Microprocessor Report (MPR) Subscribe

Adesto Executes in Place

New EcoXIP Memory Simplifies IoT Design

October 10, 2016

By Linley Gwennap


Adesto is a small memory supplier with big plans. After introducing an innovative nonvolatile memory earlier this year, it has taken standard NOR flash and added a new high-speed interface designed specifically for streaming instructions—a technique that designers call execute in place (XIP). The new EcoXIP product is now sampling in 32Mb (4MB) capacity, with production expected in 1Q17. Additional capacity options will follow.

Many small systems employ a microcontroller with embedded flash memory that holds the application code. When these devices add a radio for IoT capability, they require larger storage to hold the wireless protocol and IP stack as well as security software. MCUs normally top out at 1MB of internal flash, but IP-based IoT devices often need more code space, requiring an external flash device.

Commodity flash chips connect through a low-speed SPI, requiring the MCU to copy the code into a large internal SRAM to maintain reasonable performance. Many systems execute directly from the external flash (XIP); they are not only slower but may require a second flash chip to support over-the-air (OTA) code updates. In an XIP design, even writing data (such as log information) to flash can be challenging.

Announced at the recent Linley Processor Conference, EcoXIP solves these problems by enabling simultaneous read and write transactions. It can deliver instructions at a sustained rate of 156MB/s (266MB/s peak), which is fast enough for most MCUs and better than other XIP memories. Because it uses a modified SPI to improve performance, however, the new memory works only with compatible MCUs. At the conference, Adesto CTO Gideon Intrater disclosed that NXP, a leading MCU supplier, will support the EcoXIP interface in future MCU products.

Accelerating the Bus

To more efficiently implement XIP, Adesto redesigned the basic SPI protocol to better handle the typical access patterns. SPI is designed for random accesses; it returns the requested cache line (e.g., 16 bytes), then waits for the next request. This approach works well for data storage, but instruction fetches tend to be sequential as the CPU proceeds through a block of code. Therefore, EcoXIP continues to provide sequential bytes until it receives a new command. It calls this approach “command fusing.”

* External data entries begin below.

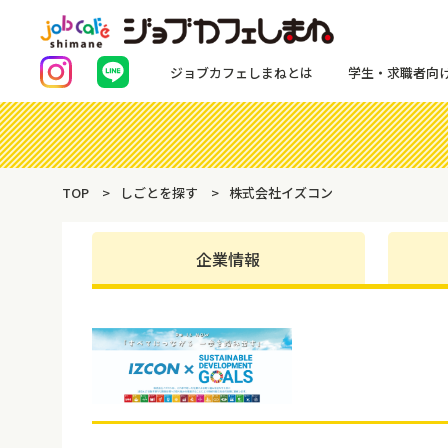
ジョブカフェしまねとは
学生・求職者向
TOP
しごとを探す
株式会社イズコン
企業情報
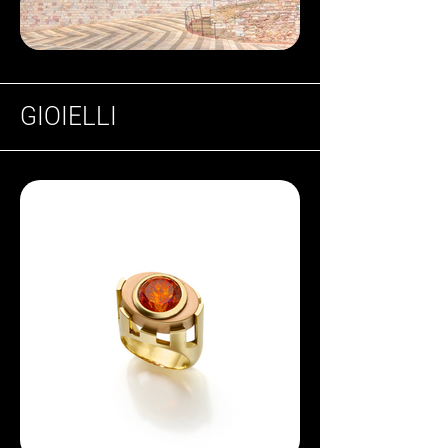
GIOIELLI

This approach can double the bus throughput, as Figure 1 shows. Using an octal (8-bit) SPI, a transaction typically requires 1 bus cycle for the command, 2 cycles for the address, about 14 cycles to wait for the response, and 8 cycles to transmit 16 bytes of double-clocked data (DDR). Fetching the next 16 bytes requires another 25 bus cycles, or 50 for the two transactions. Using EcoXIP, the first 16 bytes take the same number of cycles, but data then continues to flow, delivering four cache lines in 49 cycles. 

Figure 1. EcoXIP bus timing. C/A=command/address. By chaining data responses using “command fusing,” the Adesto design can deliver twice as many cache lines in the same number of bus cycles. (Source: Adesto)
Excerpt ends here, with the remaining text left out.